Obiektywno-perspektywicznie o "hamstfie"
Od razu-przepraszam Was! Obiecałem, że DZIŚ będzie o Stasiu, lecz nie wiedziałem, że ma taką interesującą biografię... . A, w związku z tym, że dzisiaj także miałem "ciekawy żywot szkolny", zamierzam go opisać. Czyli innymi słowy:
Temat-rzeka, aż dziwi mnie że nikt go nie opisuje.
#1. Jak to widzi nauczyciel...
#2. Jak to widzi (bardziej kreatywny)uczeń...
#3. W jaki sposób pójść na kompromis...
lub jak kto woli: "ile to razy mama stanęła od 01.09.11r. na dywaniku..."
No to zacznijmy od samego początku:
Nauczyciel:
1. No nie, znowu ta "chamska klasa"... Chyba mam pomysł...
2. "Nie mam ochoty z tobą rozmawiać"/"Zamknij się!"
3. Bo najważniejsze jest trzymać się programu nauczania... Nic od siebie, pamiętaj to "ONI" będą mieli później problemy... .
4. Powtarzaj cztery razy każdy temat, aby WSZYSCY zrozumieli... Gdyż inaczej to TY będziesz miał problemy...
5. Uczeń okazuje własny styl(hahaha!) oraz chodzi bez mundurka=można na nim się bez konsekwencji wyżyć.

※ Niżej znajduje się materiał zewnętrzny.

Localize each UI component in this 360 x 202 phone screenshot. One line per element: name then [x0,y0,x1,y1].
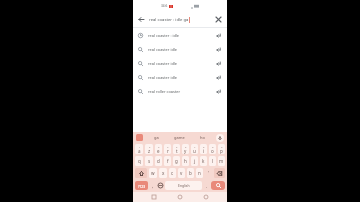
staticText: m [219,158,224,164]
staticText: 3 [158,145,160,148]
button[interactable]: ?123 [135,181,148,190]
staticText: real roller coaster idle game [148,89,181,94]
button[interactable]: Insert suggestion [215,74,222,81]
staticText: real coaster idle game offline [148,61,181,66]
staticText: v [180,170,183,176]
button[interactable]: k [200,156,207,166]
staticText: p [220,148,223,154]
staticText: t [176,148,178,154]
button[interactable]: Home [175,192,185,202]
button[interactable]: Emoji [156,180,164,191]
staticText: , [152,183,154,189]
staticText: s [148,158,151,164]
staticText: 9 [212,145,214,148]
staticText: . [206,183,208,189]
button[interactable]: n [196,168,203,178]
button[interactable]: j [191,156,198,166]
staticText: u [193,148,196,154]
button[interactable]: 1 [135,144,143,154]
button[interactable]: English [165,181,202,190]
staticText: real coaster : idle ga [149,17,189,23]
button[interactable]: d [155,156,162,166]
button[interactable]: ga [154,135,159,140]
staticText: k [202,158,205,164]
button[interactable]: ho [200,135,205,140]
button[interactable]: l [209,156,216,166]
button[interactable]: b [187,168,194,178]
staticText: 5 [176,145,178,148]
button[interactable]: h [182,156,189,166]
button[interactable]: Comma [149,180,156,191]
staticText: y [184,148,187,154]
staticText: q [138,158,141,164]
button[interactable]: 2 [145,144,153,154]
button[interactable]: 0 [218,144,225,154]
button[interactable]: Back [133,12,227,27]
staticText: h [184,158,187,164]
staticText: real coaster idle game [148,47,181,52]
staticText: n [198,170,201,176]
staticText: x [162,170,165,176]
staticText: ?123 [138,184,146,188]
button[interactable]: c [169,168,176,178]
button[interactable]: Back [137,15,146,24]
staticText: 7 [194,145,196,148]
button[interactable]: s [145,156,153,166]
staticText: d [157,158,160,164]
staticText: 4 [167,145,169,148]
button[interactable]: 3 [155,144,162,154]
button[interactable]: 8 [200,144,207,154]
staticText: i [203,148,205,154]
button[interactable]: 7 [191,144,198,154]
button[interactable]: 9 [209,144,216,154]
staticText: 8 [203,145,205,148]
staticText: l [212,158,214,164]
button[interactable]: 5 [173,144,180,154]
staticText: w [151,170,155,176]
button[interactable]: Shift [135,168,147,178]
button[interactable]: Search [211,181,225,190]
button[interactable]: x [159,168,167,178]
button[interactable]: Insert suggestion [215,46,222,53]
button[interactable]: Insert suggestion [215,32,222,39]
button[interactable]: v [178,168,185,178]
button[interactable]: 4 [164,144,171,154]
staticText: z [148,148,151,154]
button[interactable]: Backspace [214,168,225,178]
button[interactable]: Google [136,134,143,141]
staticText: r [167,148,169,154]
button[interactable]: real coaster idle game offline [133,56,227,70]
button[interactable]: ' [205,168,212,178]
staticText: real coaster : idle game [148,33,181,38]
button[interactable]: real coaster idle game [133,42,227,56]
staticText: 6 [185,145,187,148]
button[interactable]: Insert suggestion [215,88,222,95]
button[interactable]: game [174,135,185,140]
staticText: j [194,158,196,164]
button[interactable]: Back [201,192,211,202]
staticText: g [175,158,178,164]
staticText: 1 [139,145,141,148]
button[interactable]: Voice input [216,134,224,142]
button[interactable]: f [164,156,171,166]
button[interactable]: Insert suggestion [215,60,222,67]
button[interactable]: g [173,156,180,166]
button[interactable]: Clear [214,15,223,24]
button[interactable]: real roller coaster idle game [133,84,227,98]
staticText: ' [208,170,210,176]
button[interactable]: Recents [149,192,159,202]
button[interactable]: 6 [182,144,189,154]
staticText: English [178,183,190,188]
button[interactable]: w [149,168,157,178]
button[interactable]: real coaster : idle game [133,28,227,42]
button[interactable]: real coaster idle game 3 [133,70,227,84]
button[interactable]: Period [203,180,210,191]
staticText: e [157,148,160,154]
staticText: 0 [221,145,223,148]
staticText: c [171,170,174,176]
staticText: a [138,148,141,154]
button[interactable]: q [135,156,143,166]
button[interactable]: m [218,156,225,166]
staticText: 2 [149,145,151,148]
staticText: 34:6 [161,4,168,8]
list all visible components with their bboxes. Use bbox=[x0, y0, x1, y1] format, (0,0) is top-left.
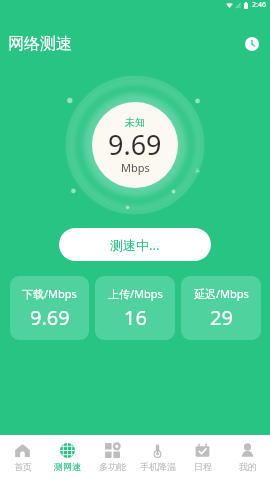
staticText: 29 bbox=[210, 304, 233, 331]
staticText: 多功能 bbox=[99, 461, 126, 472]
staticText: 下载/Mbps bbox=[22, 286, 77, 301]
staticText: 测网速 bbox=[54, 461, 81, 472]
staticText: 我的 bbox=[239, 461, 257, 472]
staticText: 16 bbox=[124, 304, 147, 331]
button[interactable]: 多功能 bbox=[90, 443, 135, 472]
button[interactable]: 测速中... bbox=[59, 228, 211, 261]
staticText: 日程 bbox=[194, 461, 212, 472]
staticText: 延迟/Mbps bbox=[194, 286, 249, 301]
button[interactable]: 下载/Mbps bbox=[10, 276, 89, 340]
staticText: 手机降温 bbox=[140, 461, 176, 472]
staticText: 9.69 bbox=[30, 304, 70, 331]
button[interactable]: 首页 bbox=[0, 443, 45, 472]
button[interactable]: 手机降温 bbox=[135, 443, 180, 472]
staticText: 首页 bbox=[14, 461, 32, 472]
staticText: 网络测速 bbox=[8, 34, 72, 54]
staticText: 2:46 bbox=[252, 0, 266, 10]
button[interactable]: 上传/Mbps bbox=[95, 276, 175, 340]
button[interactable]: 我的 bbox=[225, 443, 270, 472]
button[interactable]: 测网速 bbox=[45, 443, 90, 472]
staticText: 测速中... bbox=[110, 236, 160, 254]
button[interactable]: History bbox=[244, 36, 260, 52]
button[interactable]: 延迟/Mbps bbox=[181, 276, 261, 340]
staticText: Mbps bbox=[121, 160, 150, 175]
button[interactable]: 日程 bbox=[180, 443, 225, 472]
staticText: 未知 bbox=[125, 116, 145, 129]
staticText: 9.69 bbox=[108, 126, 162, 163]
staticText: 上传/Mbps bbox=[108, 286, 163, 301]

6. Uczeń "elokwentny miszcz ciętej riposty"= Nie rozumiem co on mówi, to znaczy że jestem głupszy od niego, zaraz, zaraz... CO?!
7. Obowiązkowy kompleks wyższości i ja jestem od nich mądrzejszy/mądrzejsza=zwracaj się do mnie Pan/Panii
8. Szanuj dyslektyków, bo inaczej naślą na ciebie "Rzecznika Praw Dziecka"...
Uczeń:
1. No nie znowu przedmiot z tą/tym.....!@#$&*!@#%#(tu wstawić wiązankę).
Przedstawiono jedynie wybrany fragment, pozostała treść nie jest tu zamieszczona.